A rise in the national living wage and an increase of the income tax threshold are clearly designed to put money in the pockets of working families. However, the question many businesses will be wondering is will the measures be enough when they are stacked against the cut in various benefit mechanisms? Welfare spending previously “spiralled out of control” according to chancellor Phillip Hammond, but has now stabilised and there will be no further savings in this parliament beyond those previously announced.
"Any rise in the pay packet is welcome news for people," said Sarah Todd chief executive at Geometry Global UK. "Surrounded by Brexit uncertainty, we all need confidence that our shopping baskets can grow not shrink."
But for all the chancellor’s talk of the resilience of the UK’s economy, there was a sense from his first flurry of fiscal policies that Brexit is going to cost the British economy more than has previously been expected.
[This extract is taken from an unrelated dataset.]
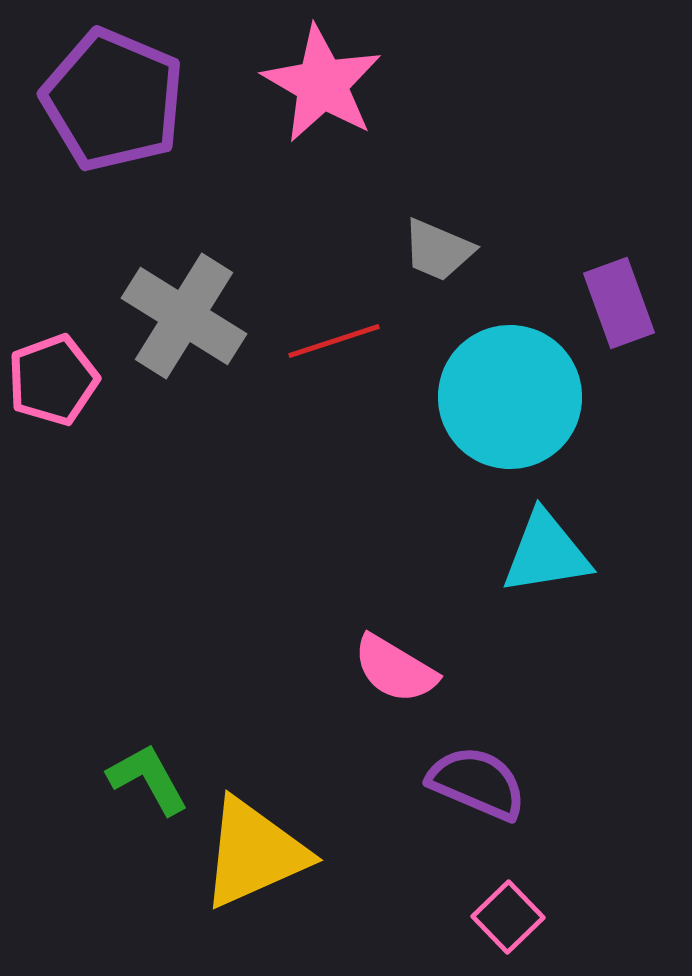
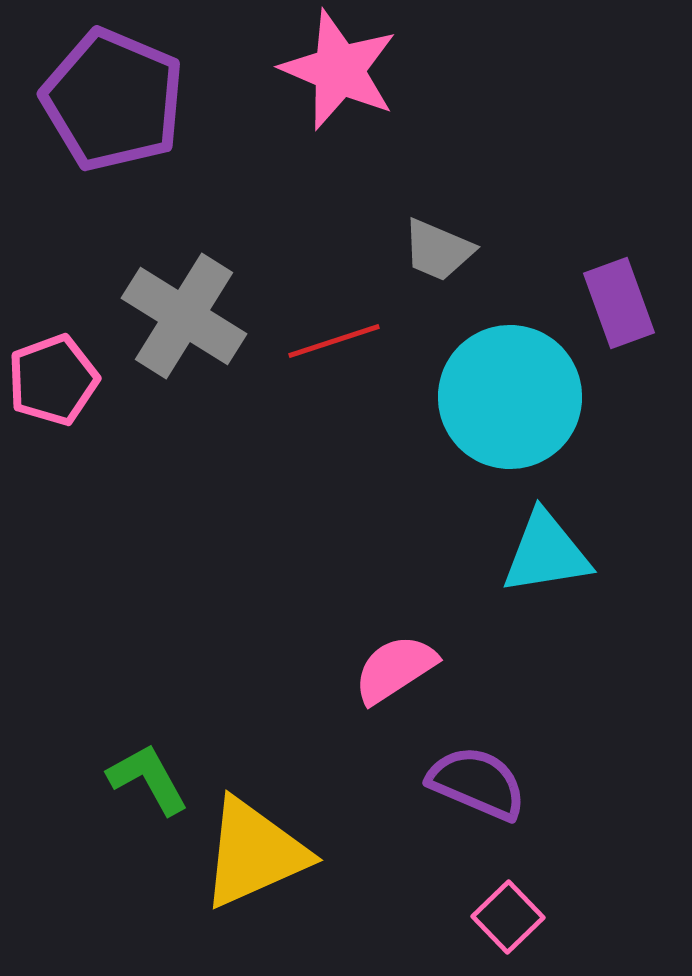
pink star: moved 17 px right, 14 px up; rotated 7 degrees counterclockwise
pink semicircle: rotated 116 degrees clockwise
The Office for Budget Responsibility (OBR) thinks the fall in the value of the pound next year will squeeze households’ real incomes by pushing up import prices, adding almost 2% to the level of consumer prices over the next two years.
Much has already been written about price inflation in essentials such as food and petrol should the pound remain weak and with the cut in various benefit mechanisms, people will inevitably keep seeking out value and being mindful with their weekly budgets – a trend that hasn’t fully disappeared since the 2008 recession.
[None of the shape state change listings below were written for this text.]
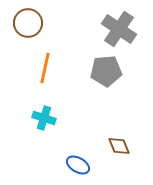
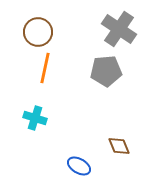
brown circle: moved 10 px right, 9 px down
cyan cross: moved 9 px left
blue ellipse: moved 1 px right, 1 px down
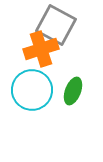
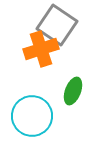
gray square: moved 1 px right; rotated 6 degrees clockwise
cyan circle: moved 26 px down
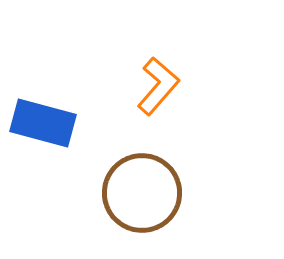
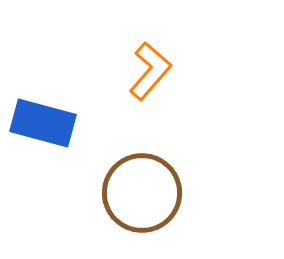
orange L-shape: moved 8 px left, 15 px up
“Our biggest concern is the money in the pockets of consumers,” reveals Rob Sellers, managing director of Grey Shopper, after reviewing the Autumn Statement.
His concern echoes those of other financial analysts, who fear the sucker punches of lower earnings and benefit cuts could root the poorest third of households in falling living standards.
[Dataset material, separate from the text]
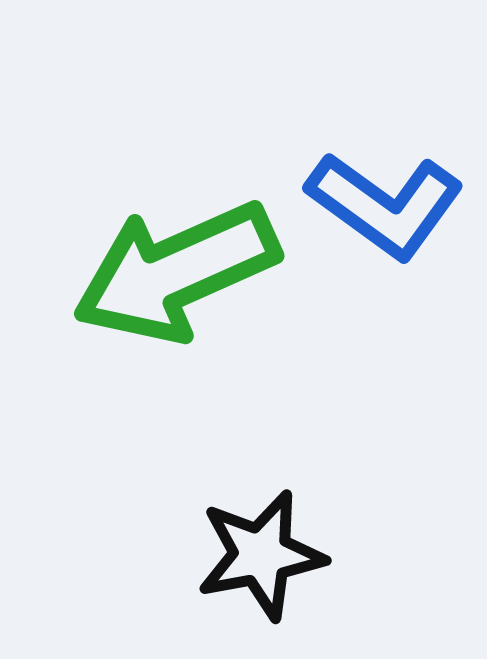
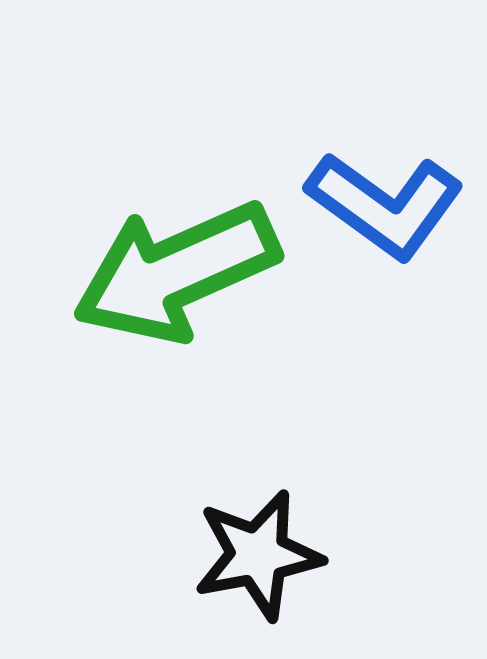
black star: moved 3 px left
“And if people are going to have to find more money to pay for things they need, what about things they want," continued Sellers. “The fact that the government is going to borrow a lot more money and put that money into infrastructure projects suggests they are worried about jobs. If the government is worried about jobs, then people should be worried about jobs. And if there is employment uncertainty, then big ticket, non-essential buys like electrical goods, cars and holidays may be put off. Either way, there isn’t much in the chancellor’s statement that will be filling marketers with confidence.”
One bright spot in what is a gloomy outlook for the months and years ahead is the chancellor’s commitment to innovation. With a 30% productivity gap between Britain and Germany, the government rattled off a series of innovation initiatives designed to put that deficit front and centre of its growth plans.
“In the real world, it takes a German worker four days to produce what we make in five, which means in turn that too many British workers work longer hours for lower pay than their counterparts,” said Hammond. “Raising productivity is essential for the high-wage, high-skill economy that will deliver higher living standards for working people.”
To plug this productivity gap, Hammond has formed the ‘National Productivity Investment Fund’ to spend on innovations, new technologies and infrastructure over the next five years. The politician also revealed plans to pump more money into venture capital funds to combat foreign investors hoovering up the country’s brightest entrepreneurs.
“I am taking a first step to tackle the longstanding problem of our fastest growing technology firms being snapped up by bigger companies, rather than growing to scale by injecting an additional £400m into venture capital funds through the British Business Bank, unlocking £1bn of new finance for growing firms,” said the chancellor.
Despite this, the overall feeling towards the Autumn Statement is that it won't go far in convincing advertisers to up their ad spend.
“The general sense of uncertainty as we go into 2017 is likely to continue the existing anxiety in brand decision-making. Advertisers will be making mostly, safe bets when it comes to marketing investment," predicted David Indo, chief executive at ID Comms.
"Although many forecasts predict an increase in ad spend in 2017, the cost of Brexit might mean that growth is not quite as rosy as some were expecting even a few months ago.”